> **WHAT YOU ARE ASKED TO DO**
Transcribe the data exactly. Leave nothing out.

> **DATA FOR PROCESSING**
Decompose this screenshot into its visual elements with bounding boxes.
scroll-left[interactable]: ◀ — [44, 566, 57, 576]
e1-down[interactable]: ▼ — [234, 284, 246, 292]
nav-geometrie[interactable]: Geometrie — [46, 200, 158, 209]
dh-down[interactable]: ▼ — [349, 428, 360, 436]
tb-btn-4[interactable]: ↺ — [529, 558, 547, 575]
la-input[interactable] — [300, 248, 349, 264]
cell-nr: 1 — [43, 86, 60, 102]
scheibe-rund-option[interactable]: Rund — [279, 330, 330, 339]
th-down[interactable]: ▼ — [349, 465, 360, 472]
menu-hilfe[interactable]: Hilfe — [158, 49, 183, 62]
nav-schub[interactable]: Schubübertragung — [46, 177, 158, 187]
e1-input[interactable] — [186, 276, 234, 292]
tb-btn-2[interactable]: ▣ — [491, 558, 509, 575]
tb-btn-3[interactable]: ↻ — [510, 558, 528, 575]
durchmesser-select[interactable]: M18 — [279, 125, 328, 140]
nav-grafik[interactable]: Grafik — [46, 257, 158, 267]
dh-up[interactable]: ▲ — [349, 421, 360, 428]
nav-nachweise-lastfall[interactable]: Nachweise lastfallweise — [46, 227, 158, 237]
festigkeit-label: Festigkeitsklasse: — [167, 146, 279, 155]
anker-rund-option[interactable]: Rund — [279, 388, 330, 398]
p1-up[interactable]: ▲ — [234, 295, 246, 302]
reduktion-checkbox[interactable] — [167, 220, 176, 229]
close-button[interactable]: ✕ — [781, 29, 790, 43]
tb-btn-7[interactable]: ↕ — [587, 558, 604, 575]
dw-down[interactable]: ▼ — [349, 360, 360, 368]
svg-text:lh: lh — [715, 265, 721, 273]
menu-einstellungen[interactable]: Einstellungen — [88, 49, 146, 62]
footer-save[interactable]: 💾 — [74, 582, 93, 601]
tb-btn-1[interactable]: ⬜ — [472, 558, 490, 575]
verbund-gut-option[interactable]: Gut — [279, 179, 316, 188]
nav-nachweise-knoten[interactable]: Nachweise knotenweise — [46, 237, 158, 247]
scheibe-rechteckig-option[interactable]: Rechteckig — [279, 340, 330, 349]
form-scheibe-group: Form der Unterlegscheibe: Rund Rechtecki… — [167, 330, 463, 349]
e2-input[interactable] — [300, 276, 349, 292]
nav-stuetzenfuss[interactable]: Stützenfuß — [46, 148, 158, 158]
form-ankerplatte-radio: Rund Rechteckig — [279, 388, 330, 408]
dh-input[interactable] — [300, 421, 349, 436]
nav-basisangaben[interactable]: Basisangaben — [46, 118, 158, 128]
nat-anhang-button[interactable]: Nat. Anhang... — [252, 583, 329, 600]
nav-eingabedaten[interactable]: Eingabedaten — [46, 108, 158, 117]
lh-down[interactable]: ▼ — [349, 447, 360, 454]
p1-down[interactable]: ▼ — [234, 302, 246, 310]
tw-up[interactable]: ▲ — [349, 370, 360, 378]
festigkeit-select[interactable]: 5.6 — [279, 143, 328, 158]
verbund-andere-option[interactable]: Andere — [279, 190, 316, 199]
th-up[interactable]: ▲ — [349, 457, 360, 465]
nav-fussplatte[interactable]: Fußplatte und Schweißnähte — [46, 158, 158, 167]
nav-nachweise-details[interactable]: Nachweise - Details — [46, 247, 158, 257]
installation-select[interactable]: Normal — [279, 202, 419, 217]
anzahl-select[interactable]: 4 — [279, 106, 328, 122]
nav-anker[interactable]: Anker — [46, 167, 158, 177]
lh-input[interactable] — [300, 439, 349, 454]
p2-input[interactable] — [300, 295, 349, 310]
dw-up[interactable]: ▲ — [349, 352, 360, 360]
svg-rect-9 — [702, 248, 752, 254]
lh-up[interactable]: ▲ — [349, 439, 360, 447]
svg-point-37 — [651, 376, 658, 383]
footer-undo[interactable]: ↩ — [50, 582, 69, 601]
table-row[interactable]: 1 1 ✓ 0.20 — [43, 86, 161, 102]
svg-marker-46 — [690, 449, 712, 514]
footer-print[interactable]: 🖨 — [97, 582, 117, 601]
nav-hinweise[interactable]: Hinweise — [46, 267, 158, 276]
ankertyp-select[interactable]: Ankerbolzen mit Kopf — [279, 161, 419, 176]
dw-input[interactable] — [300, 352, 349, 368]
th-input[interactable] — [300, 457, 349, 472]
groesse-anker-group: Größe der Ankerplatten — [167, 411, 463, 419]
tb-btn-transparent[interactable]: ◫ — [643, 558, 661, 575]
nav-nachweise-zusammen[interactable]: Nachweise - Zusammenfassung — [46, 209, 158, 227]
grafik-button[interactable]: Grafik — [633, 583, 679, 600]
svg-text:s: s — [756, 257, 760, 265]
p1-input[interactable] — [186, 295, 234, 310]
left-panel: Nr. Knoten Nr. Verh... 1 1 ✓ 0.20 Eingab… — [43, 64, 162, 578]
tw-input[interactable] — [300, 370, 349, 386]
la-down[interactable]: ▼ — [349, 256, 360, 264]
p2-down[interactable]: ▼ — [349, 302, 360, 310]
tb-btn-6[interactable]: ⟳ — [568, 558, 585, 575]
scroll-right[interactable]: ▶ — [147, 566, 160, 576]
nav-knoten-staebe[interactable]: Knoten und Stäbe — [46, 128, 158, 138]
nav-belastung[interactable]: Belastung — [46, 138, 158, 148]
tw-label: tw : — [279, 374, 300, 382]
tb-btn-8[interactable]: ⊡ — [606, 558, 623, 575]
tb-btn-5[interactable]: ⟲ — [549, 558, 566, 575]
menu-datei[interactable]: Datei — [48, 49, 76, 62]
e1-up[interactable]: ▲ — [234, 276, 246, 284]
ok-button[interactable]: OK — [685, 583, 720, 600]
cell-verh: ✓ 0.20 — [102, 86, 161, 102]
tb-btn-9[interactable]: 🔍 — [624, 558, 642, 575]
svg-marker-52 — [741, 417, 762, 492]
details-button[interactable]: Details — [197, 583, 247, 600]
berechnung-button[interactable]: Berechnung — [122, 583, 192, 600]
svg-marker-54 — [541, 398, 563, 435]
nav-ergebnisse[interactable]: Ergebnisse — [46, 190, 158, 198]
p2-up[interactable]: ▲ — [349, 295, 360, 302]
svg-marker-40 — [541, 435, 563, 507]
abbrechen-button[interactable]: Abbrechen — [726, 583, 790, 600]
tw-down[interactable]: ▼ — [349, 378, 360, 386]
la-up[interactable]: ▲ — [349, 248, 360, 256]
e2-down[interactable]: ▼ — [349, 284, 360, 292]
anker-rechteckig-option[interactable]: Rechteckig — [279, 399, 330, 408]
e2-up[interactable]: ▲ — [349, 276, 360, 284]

> **TASK OUTPUT**
Decompose this screenshot into its visual elements with bounding boxes.
scroll-left[interactable]: ◀ — [44, 566, 57, 576]
e1-down[interactable]: ▼ — [234, 284, 246, 292]
nav-geometrie[interactable]: Geometrie — [46, 200, 158, 209]
dh-down[interactable]: ▼ — [349, 428, 360, 436]
tb-btn-4[interactable]: ↺ — [529, 558, 547, 575]
la-input[interactable] — [300, 248, 349, 264]
cell-nr: 1 — [43, 86, 60, 102]
scheibe-rund-option[interactable]: Rund — [279, 330, 330, 339]
th-down[interactable]: ▼ — [349, 465, 360, 472]
menu-hilfe[interactable]: Hilfe — [158, 49, 183, 62]
nav-schub[interactable]: Schubübertragung — [46, 177, 158, 187]
e1-input[interactable] — [186, 276, 234, 292]
tb-btn-2[interactable]: ▣ — [491, 558, 509, 575]
tb-btn-3[interactable]: ↻ — [510, 558, 528, 575]
durchmesser-select[interactable]: M18 — [279, 125, 328, 140]
nav-grafik[interactable]: Grafik — [46, 257, 158, 267]
dh-up[interactable]: ▲ — [349, 421, 360, 428]
nav-nachweise-lastfall[interactable]: Nachweise lastfallweise — [46, 227, 158, 237]
festigkeit-label: Festigkeitsklasse: — [167, 146, 279, 155]
anker-rund-option[interactable]: Rund — [279, 388, 330, 398]
p1-up[interactable]: ▲ — [234, 295, 246, 302]
reduktion-checkbox[interactable] — [167, 220, 176, 229]
close-button[interactable]: ✕ — [781, 29, 790, 43]
tb-btn-7[interactable]: ↕ — [587, 558, 604, 575]
dw-down[interactable]: ▼ — [349, 360, 360, 368]
svg-text:lh: lh — [715, 265, 721, 273]
menu-einstellungen[interactable]: Einstellungen — [88, 49, 146, 62]
footer-save[interactable]: 💾 — [74, 582, 93, 601]
tb-btn-1[interactable]: ⬜ — [472, 558, 490, 575]
verbund-gut-option[interactable]: Gut — [279, 179, 316, 188]
nav-nachweise-knoten[interactable]: Nachweise knotenweise — [46, 237, 158, 247]
scheibe-rechteckig-option[interactable]: Rechteckig — [279, 340, 330, 349]
form-scheibe-group: Form der Unterlegscheibe: Rund Rechtecki… — [167, 330, 463, 349]
e2-input[interactable] — [300, 276, 349, 292]
nav-stuetzenfuss[interactable]: Stützenfuß — [46, 148, 158, 158]
form-ankerplatte-radio: Rund Rechteckig — [279, 388, 330, 408]
dh-input[interactable] — [300, 421, 349, 436]
nav-basisangaben[interactable]: Basisangaben — [46, 118, 158, 128]
nat-anhang-button[interactable]: Nat. Anhang... — [252, 583, 329, 600]
nav-eingabedaten[interactable]: Eingabedaten — [46, 108, 158, 117]
lh-down[interactable]: ▼ — [349, 447, 360, 454]
p1-down[interactable]: ▼ — [234, 302, 246, 310]
tw-up[interactable]: ▲ — [349, 370, 360, 378]
festigkeit-select[interactable]: 5.6 — [279, 143, 328, 158]
verbund-andere-option[interactable]: Andere — [279, 190, 316, 199]
th-up[interactable]: ▲ — [349, 457, 360, 465]
nav-fussplatte[interactable]: Fußplatte und Schweißnähte — [46, 158, 158, 167]
nav-nachweise-details[interactable]: Nachweise - Details — [46, 247, 158, 257]
installation-select[interactable]: Normal — [279, 202, 419, 217]
anzahl-select[interactable]: 4 — [279, 106, 328, 122]
nav-anker[interactable]: Anker — [46, 167, 158, 177]
lh-input[interactable] — [300, 439, 349, 454]
p2-input[interactable] — [300, 295, 349, 310]
dw-up[interactable]: ▲ — [349, 352, 360, 360]
svg-rect-9 — [702, 248, 752, 254]
lh-up[interactable]: ▲ — [349, 439, 360, 447]
svg-point-37 — [651, 376, 658, 383]
footer-undo[interactable]: ↩ — [50, 582, 69, 601]
table-row[interactable]: 1 1 ✓ 0.20 — [43, 86, 161, 102]
svg-marker-46 — [690, 449, 712, 514]
footer-print[interactable]: 🖨 — [97, 582, 117, 601]
nav-hinweise[interactable]: Hinweise — [46, 267, 158, 276]
ankertyp-select[interactable]: Ankerbolzen mit Kopf — [279, 161, 419, 176]
dw-input[interactable] — [300, 352, 349, 368]
th-input[interactable] — [300, 457, 349, 472]
groesse-anker-group: Größe der Ankerplatten — [167, 411, 463, 419]
tb-btn-transparent[interactable]: ◫ — [643, 558, 661, 575]
nav-nachweise-zusammen[interactable]: Nachweise - Zusammenfassung — [46, 209, 158, 227]
grafik-button[interactable]: Grafik — [633, 583, 679, 600]
svg-text:s: s — [756, 257, 760, 265]
p1-input[interactable] — [186, 295, 234, 310]
left-panel: Nr. Knoten Nr. Verh... 1 1 ✓ 0.20 Eingab… — [43, 64, 162, 578]
tw-input[interactable] — [300, 370, 349, 386]
la-down[interactable]: ▼ — [349, 256, 360, 264]
p2-down[interactable]: ▼ — [349, 302, 360, 310]
tb-btn-6[interactable]: ⟳ — [568, 558, 585, 575]
scroll-right[interactable]: ▶ — [147, 566, 160, 576]
nav-knoten-staebe[interactable]: Knoten und Stäbe — [46, 128, 158, 138]
nav-belastung[interactable]: Belastung — [46, 138, 158, 148]
tw-label: tw : — [279, 374, 300, 382]
tb-btn-8[interactable]: ⊡ — [606, 558, 623, 575]
tb-btn-5[interactable]: ⟲ — [549, 558, 566, 575]
menu-datei[interactable]: Datei — [48, 49, 76, 62]
e1-up[interactable]: ▲ — [234, 276, 246, 284]
ok-button[interactable]: OK — [685, 583, 720, 600]
cell-verh: ✓ 0.20 — [102, 86, 161, 102]
tb-btn-9[interactable]: 🔍 — [624, 558, 642, 575]
svg-marker-52 — [741, 417, 762, 492]
details-button[interactable]: Details — [197, 583, 247, 600]
berechnung-button[interactable]: Berechnung — [122, 583, 192, 600]
svg-marker-54 — [541, 398, 563, 435]
nav-ergebnisse[interactable]: Ergebnisse — [46, 190, 158, 198]
p2-up[interactable]: ▲ — [349, 295, 360, 302]
svg-marker-40 — [541, 435, 563, 507]
abbrechen-button[interactable]: Abbrechen — [726, 583, 790, 600]
tw-down[interactable]: ▼ — [349, 378, 360, 386]
la-up[interactable]: ▲ — [349, 248, 360, 256]
e2-down[interactable]: ▼ — [349, 284, 360, 292]
anker-rechteckig-option[interactable]: Rechteckig — [279, 399, 330, 408]
e2-up[interactable]: ▲ — [349, 276, 360, 284]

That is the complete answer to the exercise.